10. Applicable Law, Personal Jurisdiction, Venue, Attorneys’ Fees. Any Disputes shall be governed by the laws of the State of Colorado without regard to choice-of-law principles. Each party hereto (a) consents to the nonexclusive personal jurisdiction of the state and federal courts of Colorado (including the personal jurisdiction of the arbitration process in Colorado over said party) in connection with any Dispute; and (b) waives any argument that the litigation or arbitration venue in Colorado is inconvenient. THE PARTIES WAIVE ANY RIGHT TO TRIAL BY JURY IN ANY DISPUTE. The prevailing party in any Dispute shall be entitled to its reasonable attorneys’ fees, expenses, and costs incurred in such Dispute.

11. Title: Title to GCC products shall pass upon, as applicable, delivery to or pick-up by Buyer.

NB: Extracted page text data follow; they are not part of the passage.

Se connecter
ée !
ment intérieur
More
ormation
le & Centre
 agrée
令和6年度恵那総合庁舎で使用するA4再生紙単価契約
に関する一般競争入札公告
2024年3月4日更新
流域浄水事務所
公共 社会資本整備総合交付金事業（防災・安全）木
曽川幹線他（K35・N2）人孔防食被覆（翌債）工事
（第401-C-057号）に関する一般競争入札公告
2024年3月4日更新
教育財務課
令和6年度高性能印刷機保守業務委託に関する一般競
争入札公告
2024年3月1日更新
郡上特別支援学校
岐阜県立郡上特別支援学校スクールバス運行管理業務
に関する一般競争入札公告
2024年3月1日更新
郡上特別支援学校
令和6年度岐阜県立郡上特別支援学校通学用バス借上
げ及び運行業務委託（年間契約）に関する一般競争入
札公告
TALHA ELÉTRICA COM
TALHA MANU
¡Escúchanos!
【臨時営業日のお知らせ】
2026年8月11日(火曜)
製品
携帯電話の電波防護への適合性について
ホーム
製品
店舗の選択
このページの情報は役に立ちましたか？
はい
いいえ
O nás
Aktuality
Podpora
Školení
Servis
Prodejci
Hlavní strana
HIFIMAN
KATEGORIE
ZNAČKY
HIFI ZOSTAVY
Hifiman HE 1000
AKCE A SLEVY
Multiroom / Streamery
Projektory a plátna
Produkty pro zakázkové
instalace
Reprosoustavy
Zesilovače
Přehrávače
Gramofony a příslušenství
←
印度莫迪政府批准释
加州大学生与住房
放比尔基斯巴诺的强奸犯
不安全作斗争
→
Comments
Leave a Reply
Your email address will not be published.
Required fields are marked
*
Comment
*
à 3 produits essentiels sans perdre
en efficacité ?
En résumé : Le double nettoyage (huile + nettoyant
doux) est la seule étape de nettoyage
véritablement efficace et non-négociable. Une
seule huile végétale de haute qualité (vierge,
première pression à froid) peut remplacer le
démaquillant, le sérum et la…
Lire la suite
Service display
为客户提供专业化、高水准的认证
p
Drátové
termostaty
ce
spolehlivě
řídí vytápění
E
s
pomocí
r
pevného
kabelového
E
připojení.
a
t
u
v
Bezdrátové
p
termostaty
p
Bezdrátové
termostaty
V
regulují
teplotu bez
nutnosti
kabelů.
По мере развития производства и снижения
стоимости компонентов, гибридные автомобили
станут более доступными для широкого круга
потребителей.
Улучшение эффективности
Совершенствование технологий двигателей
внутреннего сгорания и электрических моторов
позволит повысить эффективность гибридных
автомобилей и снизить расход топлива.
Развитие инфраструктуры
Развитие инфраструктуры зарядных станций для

12. Personal Guaranty. The Guarantor(s) below personally and unconditionally guarantees the Buyer’s full compliance with all terms of this Agreement, including, without limitation, payment of all purchases ordered by Buyer, whether existing or hereafter made, whether on open account or evidenced by any instrument or documents. This guaranty shall be absolute, continuing and unlimited and shall continue until GCC receives written notice from Guarantor terminating this guaranty; provided, however, that such termination shall not affect Guarantor’s liability for obligations of Buyer incurred prior to such termination. This guaranty shall not be affected by any acceptance or any payment of the indebtedness, in whole or in part, or by extension of the time, manner, form or amount of payment. This is a guarantee of payment and not of collection, and the Guarantor waives notice of acceptance, nonpayment, and protest with respect to the obligation covered hereunder. The Guarantor acknowledges and agrees that Guarantor’s liability hereunder shall not be affected by any modification of this Agreement whether made with or without the prior or subsequent notice to or consent of the Guarantor.

For purposes of this Sales Agreement, “GCC” shall mean either GCC Rio Grande, Inc., GCC Permian, LLC., or GCC Dacotah, Inc., depending on which particular entity is providing the commercial charge account and selling the product to Buyer.

KEEP OUT OF THE REACH OF CHILDREN
CAUTION:
Freshly mixed cement, mortar, concrete or grout may cause skin injury. Avoid contact with skin. Skin exposed to cement, mortar, concrete or other cement mixtures is to be washed immediately with water. If any cement or cement mixture gets into the eyes, rinse immediately with water and get immediate medical attention.